BCE_5065 participates in electron transfer processes through a distinctive mechanism compared to other reductases in B. cereus, particularly in terms of substrate specificity and electron flow directionality. While thioredoxin reductase (TrxR) primarily transfers electrons from NADPH to thioredoxins containing disulfide bonds, BCE_5065 specializes in mediating electron transfer between ferredoxins and NADP+ . Research on related TrxR-like FNRs in B. cereus has shown significant differences in catalytic efficiencies and turnover rates among different FNR-Fld/NrdI pairs, with FNR2 demonstrating the highest turnover number in the activation of NrdI in class Ib RNR . BCE_5065, as Ferredoxin--NADP reductase 2, likely exhibits electron transfer properties that are optimized for its specific physiological role. The absence of the CXXC catalytic motif in BCE_5065, which is essential for disulfide reductase activity in TrxR, structurally explains why it cannot effectively reduce thioredoxin substrates . Instead, BCE_5065 contains specific residues that facilitate interaction with iron-sulfur cluster-containing ferredoxins, enabling efficient coupling of ferredoxin oxidation with NADP+ reduction. This functional specialization allows BCE_5065 to contribute to distinct electron transfer pathways within the complex redox network of B. cereus.
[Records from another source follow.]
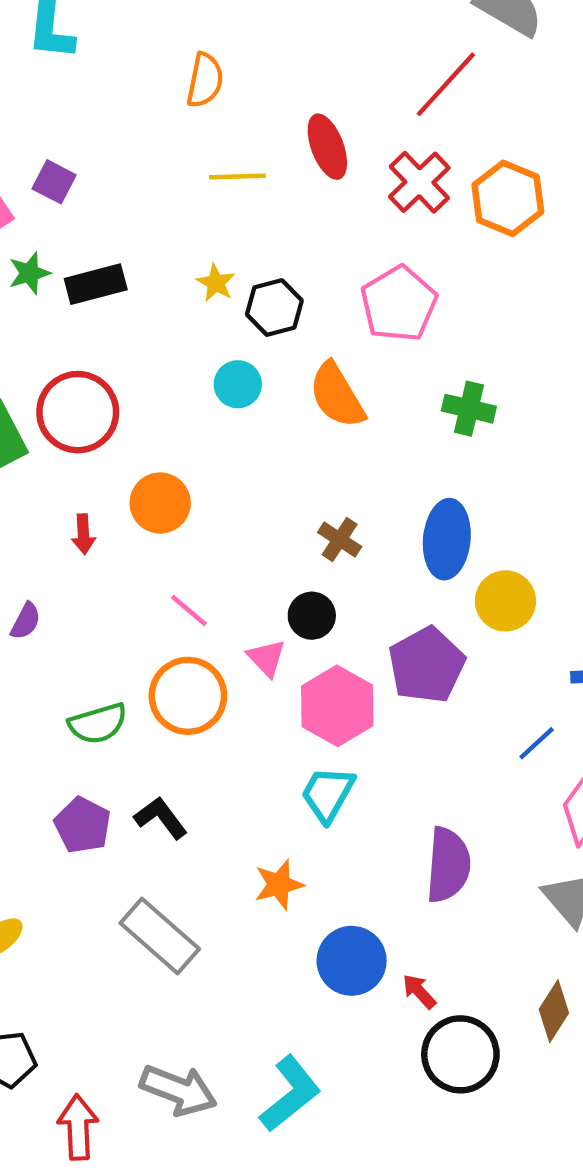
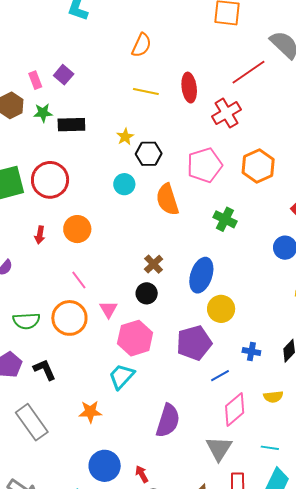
orange hexagon: (508, 198) -> (258, 166), moved
black circle: (312, 616) -> (147, 293), moved
purple pentagon: (427, 665) -> (194, 343), moved
blue circle: (352, 961) -> (105, 466), moved

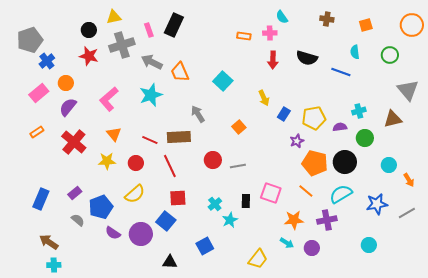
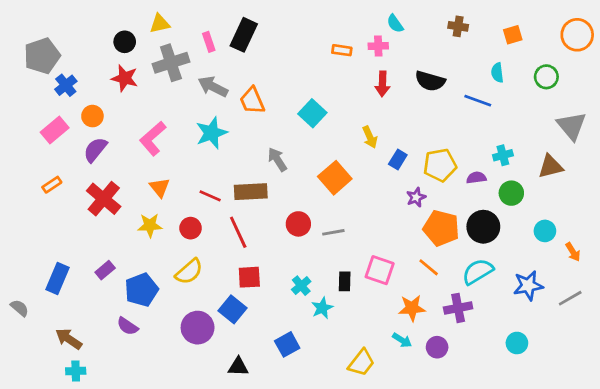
orange square: (239, 127) -> (335, 178), size x1.6
gray semicircle: (78, 220) -> (20, 308), moved
purple semicircle: (113, 233) -> (127, 326), moved

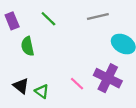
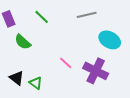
green semicircle: (28, 46) -> (23, 42), turned -36
pink line: (77, 84) -> (66, 63), moved

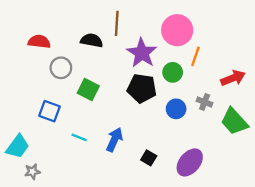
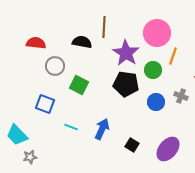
cyan trapezoid: (18, 146) -> (17, 135), turned 100

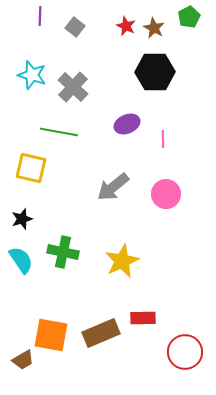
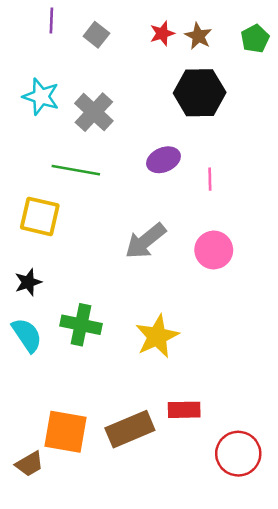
green pentagon: (189, 17) -> (255, 39), moved
red star: (126, 26) -> (162, 33), turned 30

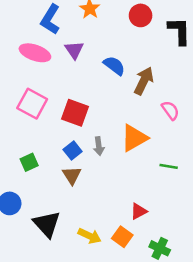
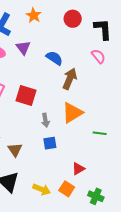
brown arrow: (144, 81) -> (70, 79), moved
pink semicircle: (170, 110) -> (98, 56), moved
blue square: (73, 150) -> (50, 143), moved, turned 32
brown triangle: (72, 175) -> (15, 150), moved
What cofactors are required for BCE_5065 activity and how do they influence catalytic efficiency?

BCE_5065 requires specific cofactors for optimal catalytic activity, with FAD serving as the primary prosthetic group that mediates electron transfer between ferredoxin and NADP+ . The FAD molecule binds tightly within the FAD-binding domain of BCE_5065, where it undergoes reduction and oxidation cycles during catalysis. NADP+ acts as the terminal electron acceptor, binding to the NADPH-binding domain of the enzyme in an orientation that facilitates hydride transfer from the reduced FAD . The interaction between these cofactors significantly influences the catalytic efficiency of BCE_5065, with optimal electron transfer requiring precise alignment of the nicotinamide ring of NADP+ with the isoalloxazine ring of FAD. Studies of related reductases in B. cereus have revealed that asymmetric binding of NADPH can occur, suggesting a potential half-of-the-sites reactivity mechanism that may also apply to BCE_5065 . Metal ions such as Mg2+ or Ca2+ may play auxiliary roles in stabilizing the binding of NADP+ and influencing the enzyme's conformational dynamics during catalysis. The binding affinity of BCE_5065 for its cofactors likely affects its response to changes in the cellular redox state, allowing for regulation of its activity based on the availability of NADP+ and the redox state of ferredoxin partners.

What expression systems yield optimal production of recombinant BCE_5065?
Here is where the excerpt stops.